Gov. Abbott’s task force on concert safety releases list of recommendations to prevent future tragedies like Astroworld Festival

TEXAS – Gov. Greg Abbott announced Tuesday that the Texas Task Force on concert safety has released their final report, which includes recommendations and strategies to ensure the safety of concertgoers.

On Nov. 10, 2021, Abbott launched the task force in response to the tragedy that took place at the Astroworld Festival that killed 10 concertgoers and injured more than 300 others.

The task force, which is led by Texas Music Office Director Brendon Anthony, consists of safety experts, law enforcement, firefighters, state agencies, music industry leaders, and others.

Abbott said the task force held several meetings and one-on-one discussions to analyze concert safety and develop ways to enhance security at live music events in Texas.

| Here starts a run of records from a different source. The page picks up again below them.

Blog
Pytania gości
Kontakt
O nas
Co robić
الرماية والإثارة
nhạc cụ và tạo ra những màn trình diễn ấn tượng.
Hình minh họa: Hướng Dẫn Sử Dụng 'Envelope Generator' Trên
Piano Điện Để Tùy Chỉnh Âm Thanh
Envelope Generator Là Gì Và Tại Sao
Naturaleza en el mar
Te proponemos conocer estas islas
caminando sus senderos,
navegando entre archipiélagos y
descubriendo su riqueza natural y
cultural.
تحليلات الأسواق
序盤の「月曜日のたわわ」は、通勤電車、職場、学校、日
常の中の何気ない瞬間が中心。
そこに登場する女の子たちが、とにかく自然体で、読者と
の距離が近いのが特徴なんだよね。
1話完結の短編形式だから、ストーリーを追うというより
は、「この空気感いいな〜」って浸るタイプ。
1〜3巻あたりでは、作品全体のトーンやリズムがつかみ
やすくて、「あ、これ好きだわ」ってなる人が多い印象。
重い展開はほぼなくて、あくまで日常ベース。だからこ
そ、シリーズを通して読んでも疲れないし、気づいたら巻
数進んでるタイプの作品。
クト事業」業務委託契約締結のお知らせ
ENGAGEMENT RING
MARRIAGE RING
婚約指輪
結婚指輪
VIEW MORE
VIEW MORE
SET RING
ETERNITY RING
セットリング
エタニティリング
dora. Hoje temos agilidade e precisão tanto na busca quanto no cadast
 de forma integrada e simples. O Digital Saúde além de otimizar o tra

Among recommendations and findings, the Texas Music Office announced the creation of an online Event Production Guide, which is set to serve as a one-stop-shop for promoters to access existing legal requirements.

“I thank the Texas Task Force on Concert Safety for their commitment to safety and security for all concertgoers and for their collaboration with stakeholders on this critical report,” said Gov. Abbott. “The recommendations, findings, and solutions detailed in this report will help the State of Texas prevent another tragedy like that at Astroworld Festival from happening again.”

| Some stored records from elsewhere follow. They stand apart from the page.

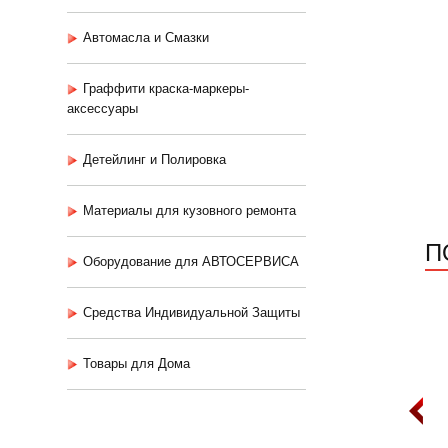
Автомасла и Смазки
Граффити краска-маркеры-
аксессуары
Детейлинг и Полировка
Материалы для кузовного ремонта
П
Оборудование для АВТОСЕРВИСА
Средства Индивидуальной Защиты
Товары для Дома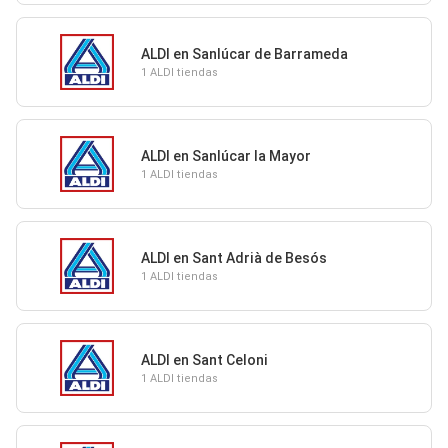
ALDI en Sanlúcar de Barrameda
1 ALDI tiendas
ALDI en Sanlúcar la Mayor
1 ALDI tiendas
ALDI en Sant Adrià de Besós
1 ALDI tiendas
ALDI en Sant Celoni
1 ALDI tiendas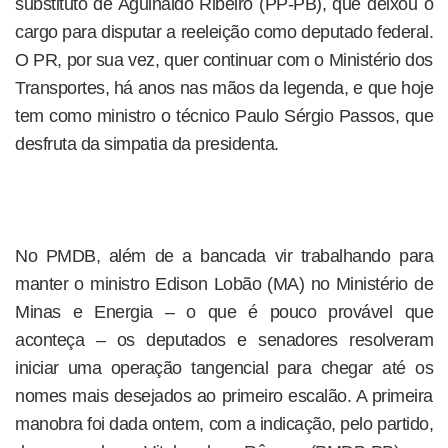
substituto de Aguinaldo Ribeiro (PP-PB), que deixou o
cargo para disputar a reeleição como deputado federal.
O PR, por sua vez, quer continuar com o Ministério dos
Transportes, há anos nas mãos da legenda, e que hoje
tem como ministro o técnico Paulo Sérgio Passos, que
desfruta da simpatia da presidenta.
No PMDB, além de a bancada vir trabalhando para
manter o ministro Edison Lobão (MA) no Ministério de
Minas e Energia – o que é pouco provável que
aconteça – os deputados e senadores resolveram
iniciar uma operação tangencial para chegar até os
nomes mais desejados ao primeiro escalão. A primeira
manobra foi dada ontem, com a indicação, pelo partido,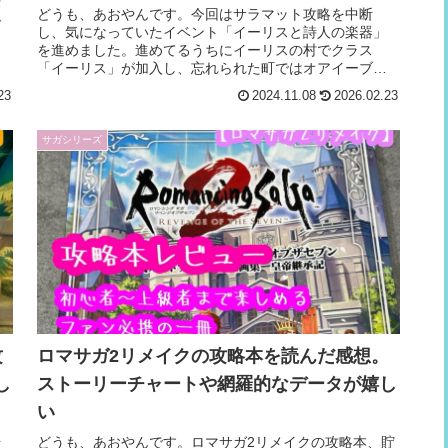
作
どうも、あおやんです。今回はサラマット攻略を中断
で
し、気になっていたイベント「イーリスと詩人の楽器」
終
を進めました。進めてるうちにイーリスの村でクラス
「イーリス」が加入し、忘れられた町ではオアイーブと
再会。なんか満足度の高いイベントでした。今回...
23
2024.11.08
2026.02.23
サガシリーズ
攻
ロマサガ2リメイクの攻略本を読んだ感想。
し
ストーリーチャートや網羅的なデータが嬉し
い
始
どうも、あおやんです。ロマサガ2リメイクの攻略本、貯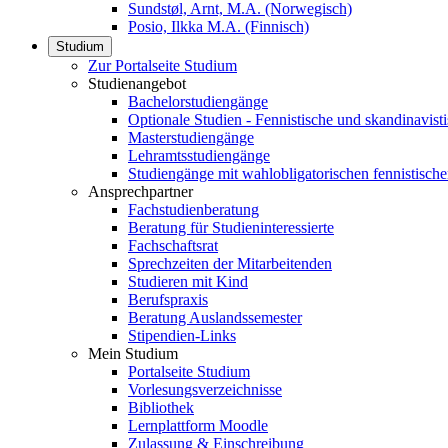
Sundstøl, Arnt, M.A. (Norwegisch)
Posio, Ilkka M.A. (Finnisch)
Studium
Zur Portalseite Studium
Studienangebot
Bachelorstudiengänge
Optionale Studien - Fennistische und skandinavis
Masterstudiengänge
Lehramtsstudiengänge
Studiengänge mit wahlobligatorischen fennistische
Ansprechpartner
Fachstudienberatung
Beratung für Studieninteressierte
Fachschaftsrat
Sprechzeiten der Mitarbeitenden
Studieren mit Kind
Berufspraxis
Beratung Auslandssemester
Stipendien-Links
Mein Studium
Portalseite Studium
Vorlesungsverzeichnisse
Bibliothek
Lernplattform Moodle
Zulassung & Einschreibung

The task force produced the following recommendations:

Unified On-Site Command and Control (UCC): The task force strongly supports a requirement that event promoters determine which EMS, fire, and police agencies would respond to a 911 call on the site of their event and that those agencies be employed as UCC members.

Permitting: The task force strongly recommends that mass gathering events permitted by municipalities should follow permit guidelines and best practices for unincorporated areas that are outlined in state statutes. The task force also recommends that local authorities stop the show when it is determined that an event has been organized without a permit or has breached the bounds of the issued permit. Additionally, the task force recommends the implementation of a universal permitting template and that any template includes a standardized checklist for County Judges responsible for issuing permits.

Training: The Event Production Guide will include a list of robust training resources for promoters, staff, and first responders for site walkthrough drills, security briefings, communication trees, show-stop triggers and responses, and more.

Planning with Risk Assessment: The task force recommends a Concert Attendee Code of Conduct which should be part of the ticketing process and make clear what behaviors will lead to ejection. The task force also recommends that venues communicate with other venue representatives that have hosted the artist before. Event promoters should partner with artists to encourage safety, since messaging from the artist can be uniquely persuasive for fans. In addition, the Event Production Guide will include best practices for event design and crowd control.

Centralized Resources: The Event Production Guide will host a large collection of resource documents that inform many of the task force’s recommendations.

For the full report, click here.

HPFFA president’s statement on completion of concert safety recommendation:

“I want to thank Governor Abbott for the opportunity to serve on this task force on behalf of the nearly 4,000 men and women of the Houston Fire Department and all firefighters represented by the Texas State Association of Fire Fighters. I also extend a thank you to the other experts on the panel for the due diligence given to this subject. “There would have been no lives lost if the policies contained in this report had been in place last fall, especially the requirement of a unified command and control for all first responders working the event. In the future, the Houston Fire Department must be the entity designated to fulfill that responsibility. In addition, it is essential there be a consistent permitting process that establishes which agency has the authority to shut down an event in the face of life-threatening circumstances. Together, these recommendations will ensure effective coordination and communication during any emergency response, while also increasing safety for concertgoers. This is exactly the outcome I sought at the beginning of the task force review. “The task force has provided solid solutions for preventing another tragedy. I will work with the governor and his staff to make sure they become law in Texas.”

Houston Mayor Sylvester Turner said, “I think there are things we certainly can work with that I don’t necessarily have any angst about anything that I’ve read in it.”

But both the Harris County Fire Marshal and the Harris County Judge disagreed with one major finding that Harris County had any jurisdiction over permitting requirements.

“There’s now a debate between a critical element that contributed to this tragedy,” said crowd safety expert Paul Wertheimer.

Wertheimer has been a crowd safety expert for more than 40 years.

“After the E2 nightclub disaster in Chicago in 2003, 21 people died. This is the report produced so many pages I can’t count them,” said Wertheimer. “Also, the Cincinnati WHO concert tragedy reported 11 dead in 1980 which is the first guidance for live entertainment crowd safety, a 70-page report with index.”

He says crowd safety guidelines have been around for decades and this report does not have any significant changes with specific timetables.

He says the only way to prevent this type of tragedy in the future is through tough legislation and criminal charges.

“I would be very concerned if I were a parent sending any young adult to a concert in Texas until they figure this out,” says Wertheimer.

The Harris County Judge is calling for a more detailed account of what happened that night.

The mayor says a different task force with the city and county will now submit a full report of their own.

No word yet on when that will be complete.